= Problem =
In the material below, find the line containing "Help de bij!" and the line containing "Comparacion: EUR vs USD en Brasil". Output those two lines and all lines between them exactly, without pictures.

........

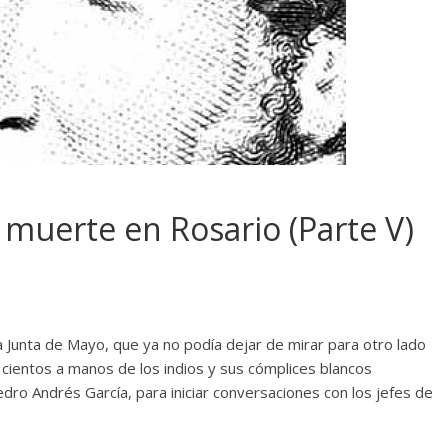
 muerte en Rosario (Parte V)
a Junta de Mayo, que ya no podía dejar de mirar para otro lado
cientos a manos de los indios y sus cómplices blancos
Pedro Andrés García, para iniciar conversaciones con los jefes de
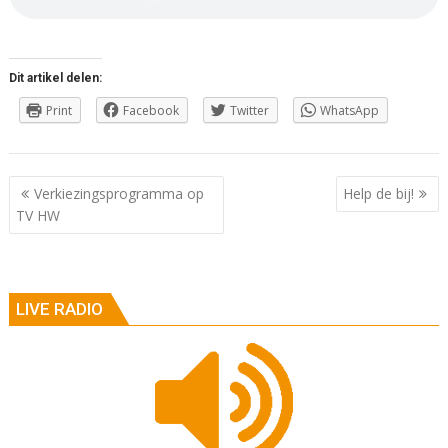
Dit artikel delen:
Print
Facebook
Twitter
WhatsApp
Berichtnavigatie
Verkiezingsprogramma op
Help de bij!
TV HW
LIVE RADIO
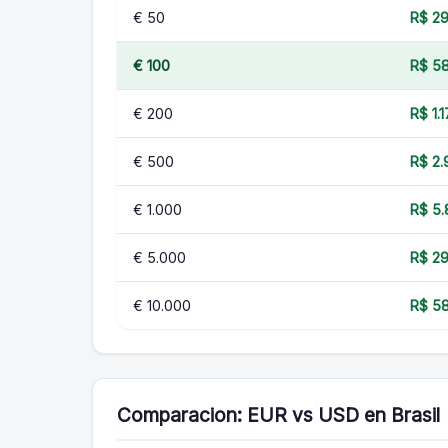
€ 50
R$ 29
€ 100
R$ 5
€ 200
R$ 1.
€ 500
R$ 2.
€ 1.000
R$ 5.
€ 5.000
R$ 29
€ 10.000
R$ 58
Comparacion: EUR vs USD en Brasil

........

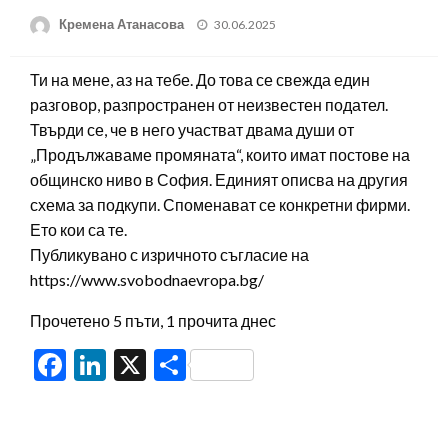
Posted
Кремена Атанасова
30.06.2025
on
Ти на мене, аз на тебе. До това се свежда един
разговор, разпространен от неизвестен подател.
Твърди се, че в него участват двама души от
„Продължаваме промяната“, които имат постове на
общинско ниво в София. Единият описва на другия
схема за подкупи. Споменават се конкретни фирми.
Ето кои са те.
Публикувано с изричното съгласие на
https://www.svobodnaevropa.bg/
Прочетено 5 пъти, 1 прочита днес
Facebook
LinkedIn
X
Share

........

= Result =
Help de bij!
TV HW
LIVE RADIO
€ 50
R$ 29
€ 100
R$ 5
€ 200
R$ 1.
€ 500
R$ 2.
€ 1.000
R$ 5.
€ 5.000
R$ 29
€ 10.000
R$ 58
Comparacion: EUR vs USD en Brasil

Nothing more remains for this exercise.